Update on GGML RKNPU2 backend and RKNPU2 1.6.0

Recently Rockchip released a new version of the RKNPU2 SDK. It enabled larger matrix multiplcation of up to K=10240 and int4 support. My last post describes briefly how I build the RKNPU2 backend for GGML. This time, I want to share what I am able to achieve with the new SDK release.

My last post on building the RKNPU2 backend for GGML

Before I start, someone beat me to addapt the new SDK to the RKNPU2 backend. I am very happy to see someone forked my repo and adds supposrt fot the the new SDK. Damn Rockchip is bad at keeping backward compatibility. I merged his changes into my repo and developed on top of it. His changes includes, but not limited to:

Use FP16 instead of INT8 for matrix multiplication (slow, but we know if LLaMA is actually working)
Changes to adapt to the new SDK
Code cleanup
Debug print
Sync up with the latest LLaMA.cpp

I made my own changes to his code, including but not limited to:

Fix FP16 reordering
Re-implement INT8 support

So far I got FP16 working perfectly generating coherent results. (But much slower then CPU only).

> bin/main -m llama-2-7b.Q8_0.gguf  -p "The world is a " -n 512  -t 0 -ngl 20 --top-k 1 # Compiled with FP16
...
he world is a 3D place. We live in it, we work in it and we play in it.
The world is also a 2D place. We see it on TV, we read about it in books and we experience it through the eyes of others.
But what if you could experience the world as it really is? What if you could walk around your house or office and see everything that’s happening right now?
What if you could go to a concert and hear every note being played, even if you were sitting in the back row?
What if you could watch a movie and feel like you were actually there?
That’s what virtual reality is all about. It’s not just about gaming anymore; it’s about experiencing life as it really is. And that’s why we’re so excited to be working with Oculus Rift, the world’s leading VR platform.
Oculus Rift is a virtual reality headset that allows you to experience 3D environments in an immersive way. It’s like being transported into another world, and it’s incredibly realistic.
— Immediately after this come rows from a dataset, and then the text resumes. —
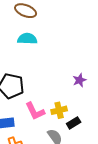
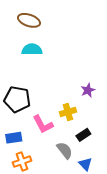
yellow cross: (59, 110) -> (68, 112), moved

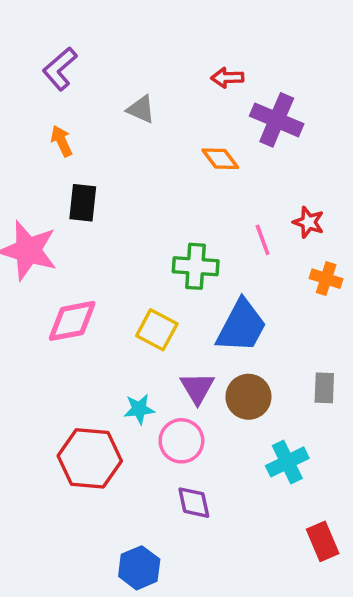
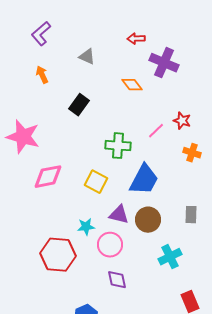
black rectangle: (83, 203) -> (79, 105), moved, turned 30
pink line: (263, 240) -> (156, 131), turned 66
purple triangle: (197, 388) -> (119, 215), turned -45

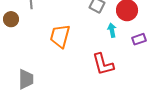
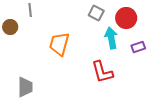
cyan arrow: (112, 30) -> (111, 38), size x1.5

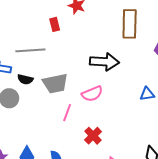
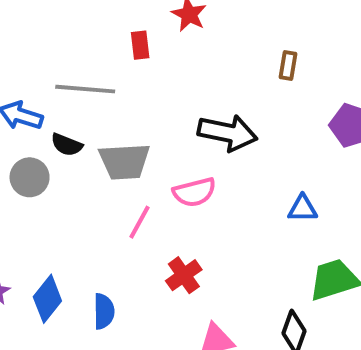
brown rectangle: (130, 24) -> (288, 65), size x0.5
INT8 is interesting. I fixed a few bugs and it is doing much better now. But it can still be incohorent at times. However! Notice that I can enable 20 layers on the NPU and still be somewhat coherent. This is a huge improvement over the previous version. I am still working on it and see if I can work out the kinks.

> bin/main -m llama-2-7b.Q8_0.gguf  -p "The world is a " -n 512  -t 0 -ngl 20 --top-k 1 # Compiled with INT8
...
The world is a 1950s-like place.
The world is a 1950s-like place. The world is a 1950s-like place. The world is a 1950s-like place. The world is a 1950s-like place. The world is a 1950s-like place. The world is a 1950s-like place. The world is a 1950s-like place. The world is a 1950s-like place. The world is a 1950s-like place. The world is a 1950s-like place. The world is a 1950s-like place.

The output on both are, however, slower then CPU only. But we can see that FP16's output closely follows the CPU only output initially. But diverges as the output gets longer. INT8 just doesn't stand a chance.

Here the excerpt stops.